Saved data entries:
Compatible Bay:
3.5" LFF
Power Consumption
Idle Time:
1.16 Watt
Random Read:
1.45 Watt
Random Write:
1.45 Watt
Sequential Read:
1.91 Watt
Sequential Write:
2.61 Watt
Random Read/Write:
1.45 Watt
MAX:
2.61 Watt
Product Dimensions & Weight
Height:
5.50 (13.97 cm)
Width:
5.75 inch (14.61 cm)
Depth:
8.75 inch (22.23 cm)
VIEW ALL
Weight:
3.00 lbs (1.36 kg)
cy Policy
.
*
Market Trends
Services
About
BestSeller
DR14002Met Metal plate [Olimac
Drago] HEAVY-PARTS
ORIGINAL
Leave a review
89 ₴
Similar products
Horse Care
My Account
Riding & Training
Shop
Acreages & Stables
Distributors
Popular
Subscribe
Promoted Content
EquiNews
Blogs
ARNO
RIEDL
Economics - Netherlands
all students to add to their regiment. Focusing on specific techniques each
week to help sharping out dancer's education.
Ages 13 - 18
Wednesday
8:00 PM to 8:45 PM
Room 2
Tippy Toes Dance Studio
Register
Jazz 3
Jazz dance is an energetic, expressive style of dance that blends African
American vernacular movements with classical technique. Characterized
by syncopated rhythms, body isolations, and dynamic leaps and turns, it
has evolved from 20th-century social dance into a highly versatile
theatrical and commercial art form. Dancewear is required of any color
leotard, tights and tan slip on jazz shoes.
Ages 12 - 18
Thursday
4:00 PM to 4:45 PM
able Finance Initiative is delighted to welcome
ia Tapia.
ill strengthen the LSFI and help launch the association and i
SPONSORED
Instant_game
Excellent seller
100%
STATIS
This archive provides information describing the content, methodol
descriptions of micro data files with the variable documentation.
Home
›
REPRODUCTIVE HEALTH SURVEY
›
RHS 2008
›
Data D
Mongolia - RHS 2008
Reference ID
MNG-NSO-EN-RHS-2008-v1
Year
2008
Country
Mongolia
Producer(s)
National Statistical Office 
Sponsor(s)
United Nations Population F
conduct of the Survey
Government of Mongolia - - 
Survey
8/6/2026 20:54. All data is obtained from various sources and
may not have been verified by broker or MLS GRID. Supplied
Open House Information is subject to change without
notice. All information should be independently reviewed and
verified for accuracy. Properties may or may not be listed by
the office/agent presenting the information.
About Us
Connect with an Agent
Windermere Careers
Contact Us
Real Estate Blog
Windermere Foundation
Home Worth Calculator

PROBLEM TO SOLVE
Give back every entry exactly, with nothing left out.

EXERCISE SOLUTION
Compatible Bay:
3.5" LFF
Power Consumption
Idle Time:
1.16 Watt
Random Read:
1.45 Watt
Random Write:
1.45 Watt
Sequential Read:
1.91 Watt
Sequential Write:
2.61 Watt
Random Read/Write:
1.45 Watt
MAX:
2.61 Watt
Product Dimensions & Weight
Height:
5.50 (13.97 cm)
Width:
5.75 inch (14.61 cm)
Depth:
8.75 inch (22.23 cm)
VIEW ALL
Weight:
3.00 lbs (1.36 kg)
cy Policy
.
*
Market Trends
Services
About
BestSeller
DR14002Met Metal plate [Olimac
Drago] HEAVY-PARTS
ORIGINAL
Leave a review
89 ₴
Similar products
Horse Care
My Account
Riding & Training
Shop
Acreages & Stables
Distributors
Popular
Subscribe
Promoted Content
EquiNews
Blogs
ARNO
RIEDL
Economics - Netherlands
all students to add to their regiment. Focusing on specific techniques each
week to help sharping out dancer's education.
Ages 13 - 18
Wednesday
8:00 PM to 8:45 PM
Room 2
Tippy Toes Dance Studio
Register
Jazz 3
Jazz dance is an energetic, expressive style of dance that blends African
American vernacular movements with classical technique. Characterized
by syncopated rhythms, body isolations, and dynamic leaps and turns, it
has evolved from 20th-century social dance into a highly versatile
theatrical and commercial art form. Dancewear is required of any color
leotard, tights and tan slip on jazz shoes.
Ages 12 - 18
Thursday
4:00 PM to 4:45 PM
able Finance Initiative is delighted to welcome
ia Tapia.
ill strengthen the LSFI and help launch the association and i
SPONSORED
Instant_game
Excellent seller
100%
STATIS
This archive provides information describing the content, methodol
descriptions of micro data files with the variable documentation.
Home
›
REPRODUCTIVE HEALTH SURVEY
›
RHS 2008
›
Data D
Mongolia - RHS 2008
Reference ID
MNG-NSO-EN-RHS-2008-v1
Year
2008
Country
Mongolia
Producer(s)
National Statistical Office 
Sponsor(s)
United Nations Population F
conduct of the Survey
Government of Mongolia - - 
Survey
8/6/2026 20:54. All data is obtained from various sources and
may not have been verified by broker or MLS GRID. Supplied
Open House Information is subject to change without
notice. All information should be independently reviewed and
verified for accuracy. Properties may or may not be listed by
the office/agent presenting the information.
About Us
Connect with an Agent
Windermere Careers
Contact Us
Real Estate Blog
Windermere Foundation
Home Worth Calculator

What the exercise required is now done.